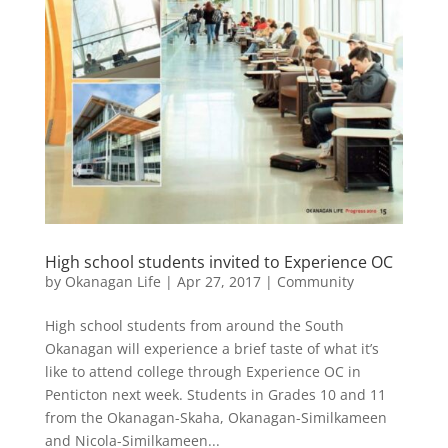
High school students invited to Experience OC
by
Okanagan Life
|
Apr 27, 2017
|
Community
High school students from around the South
Okanagan will experience a brief taste of what it’s
like to attend college through Experience OC in
Penticton next week. Students in Grades 10 and 11
from the Okanagan-Skaha, Okanagan-Similkameen
and Nicola-Similkameen...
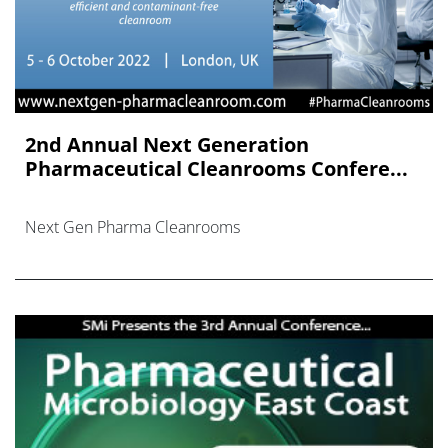
2nd Annual Next Generation
Pharmaceutical Cleanrooms Confere...
Next Gen Pharma Cleanrooms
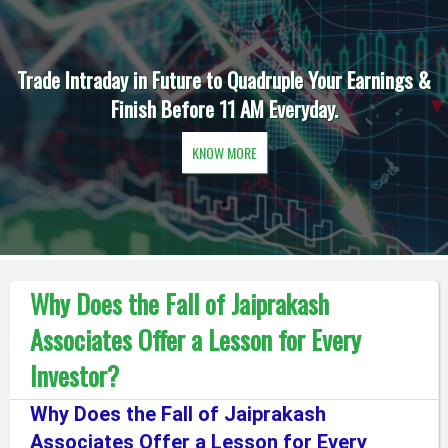
Trade Intraday in Future to Quadruple Your Earnings &
Finish Before 11 AM Everyday.
KNOW MORE
Why Does the Fall of Jaiprakash
Associates Offer a Lesson for Every
Investor?
Why Does the Fall of Jaiprakash
Associates Offer a Lesson for Every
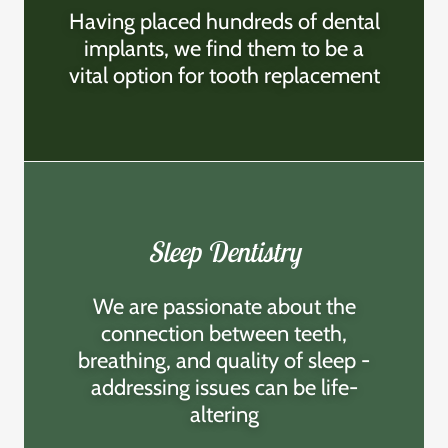
Having placed hundreds of dental
implants, we find them to be a
vital option for tooth replacement
Sleep Dentistry
We are passionate about the
connection between teeth,
breathing, and quality of sleep -
addressing issues can be life-
altering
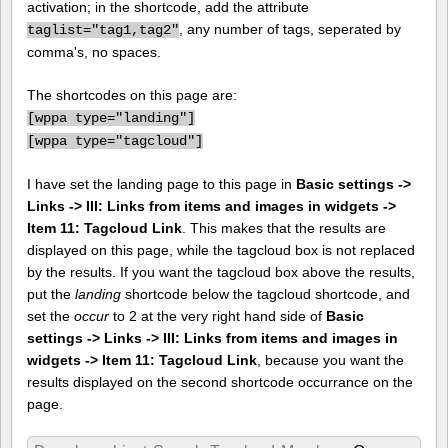
activation; in the shortcode, add the attribute
, any number of tags, seperated by
taglist="tag1,tag2"
comma's, no spaces.
The shortcodes on this page are:
[
wppa type="landing"]
[
wppa type="tagcloud"]
I have set the landing page to this page in
Basic settings ->
Links -> III: Links from items and images in widgets ->
Item 11: Tagcloud Link
. This makes that the results are
displayed on this page, while the tagcloud box is not replaced
by the results. If you want the tagcloud box above the results,
put the
landing
shortcode below the tagcloud shortcode, and
set the
occur
to 2 at the very right hand side of
Basic
settings -> Links -> III: Links from items and images in
widgets -> Item 11: Tagcloud Link
, because you want the
results displayed on the second shortcode occurrance on the
page.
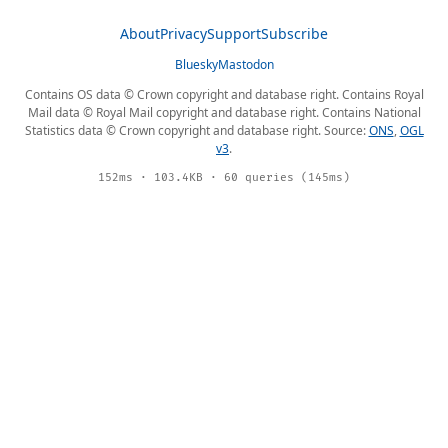
About
Privacy
Support
Subscribe
Bluesky
Mastodon
Contains OS data © Crown copyright and database right. Contains Royal
Mail data © Royal Mail copyright and database right. Contains National
Statistics data © Crown copyright and database right. Source:
ONS
,
OGL
v3
.
152ms · 103.4KB · 60 queries (145ms)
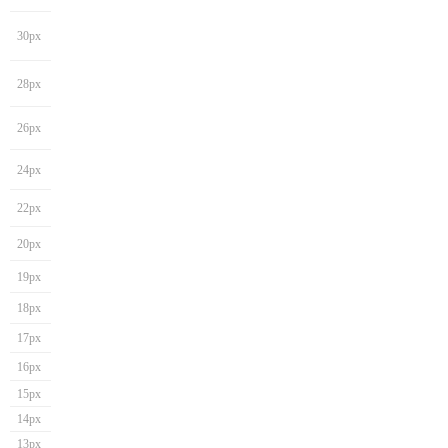
30px
28px
26px
24px
22px
20px
19px
18px
17px
16px
15px
14px
13px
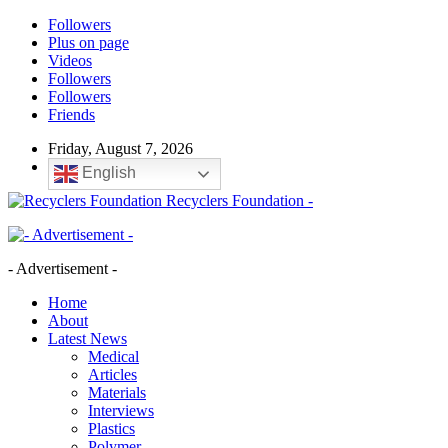
Followers
Plus on page
Videos
Followers
Followers
Friends
Friday, August 7, 2026
English
Recyclers Foundation -
- Advertisement -
Home
About
Latest News
Medical
Articles
Materials
Interviews
Plastics
Polymer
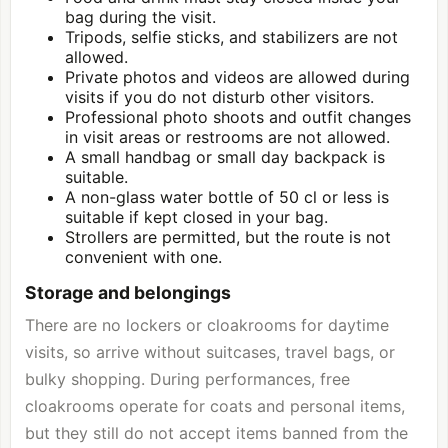
bag during the visit.
Tripods, selfie sticks, and stabilizers are not
allowed.
Private photos and videos are allowed during
visits if you do not disturb other visitors.
Professional photo shoots and outfit changes
in visit areas or restrooms are not allowed.
A small handbag or small day backpack is
suitable.
A non-glass water bottle of 50 cl or less is
suitable if kept closed in your bag.
Strollers are permitted, but the route is not
convenient with one.
Storage and belongings
There are no lockers or cloakrooms for daytime
visits, so arrive without suitcases, travel bags, or
bulky shopping. During performances, free
cloakrooms operate for coats and personal items,
but they still do not accept items banned from the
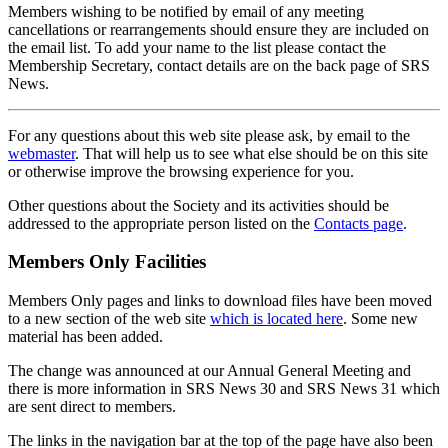
Members wishing to be notified by email of any meeting
cancellations or rearrangements should ensure they are included on
the email list. To add your name to the list please contact the
Membership Secretary, contact details are on the back page of SRS
News.
For any questions about this web site please ask, by email to the
webmaster
. That will help us to see what else should be on this site
or otherwise improve the browsing experience for you.
Other questions about the Society and its activities should be
addressed to the appropriate person listed on the
Contacts page
.
Members Only Facilities
Members Only pages and links to download files have been moved
to a new section of the web site
which is located here
. Some new
material has been added.
The change was announced at our Annual General Meeting and
there is more information in SRS News 30 and SRS News 31 which
are sent direct to members.
The links in the navigation bar at the top of the page have also been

Task details
Take the material above from its first line through the line that has "vital option for tooth replacement" and copy it exactly, without any pictures.

Solution
High school students invited to Experience OC
by
Okanagan Life
|
Apr 27, 2017
|
Community
High school students from around the South
Okanagan will experience a brief taste of what it’s
like to attend college through Experience OC in
Penticton next week. Students in Grades 10 and 11
from the Okanagan-Skaha, Okanagan-Similkameen
and Nicola-Similkameen...
2nd Annual Next Generation
Pharmaceutical Cleanrooms Confere...
Next Gen Pharma Cleanrooms
Trade Intraday in Future to Quadruple Your Earnings &
Finish Before 11 AM Everyday.
KNOW MORE
Why Does the Fall of Jaiprakash
Associates Offer a Lesson for Every
Investor?
Why Does the Fall of Jaiprakash
Associates Offer a Lesson for Every
Having placed hundreds of dental
implants, we find them to be a
vital option for tooth replacement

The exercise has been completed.